Work task: Retype the listing exactly, with no images.

Material for this exercise:
[Start of section]

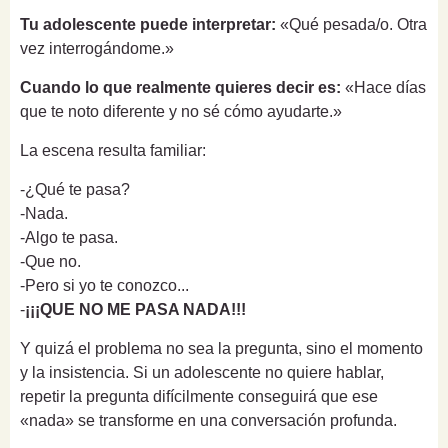
Tu adolescente puede interpretar:
«Qué pesada/o. Otra
vez interrogándome.»
Cuando lo que realmente quieres decir es:
«Hace días
que te noto diferente y no sé cómo ayudarte.»
La escena resulta familiar:
-¿Qué te pasa?
-Nada.
-Algo te pasa.
-Que no.
-Pero si yo te conozco...
-
¡¡¡QUE NO ME PASA NADA!!!
Y quizá el problema no sea la pregunta, sino el momento
y la insistencia. Si un adolescente no quiere hablar,
repetir la pregunta difícilmente conseguirá que ese
«nada» se transforme en una conversación profunda.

[End of section]

Your solution:
Tu adolescente puede interpretar:
«Qué pesada/o. Otra
vez interrogándome.»
Cuando lo que realmente quieres decir es:
«Hace días
que te noto diferente y no sé cómo ayudarte.»
La escena resulta familiar:
-¿Qué te pasa?
-Nada.
-Algo te pasa.
-Que no.
-Pero si yo te conozco...
-
¡¡¡QUE NO ME PASA NADA!!!
Y quizá el problema no sea la pregunta, sino el momento
y la insistencia. Si un adolescente no quiere hablar,
repetir la pregunta difícilmente conseguirá que ese
«nada» se transforme en una conversación profunda.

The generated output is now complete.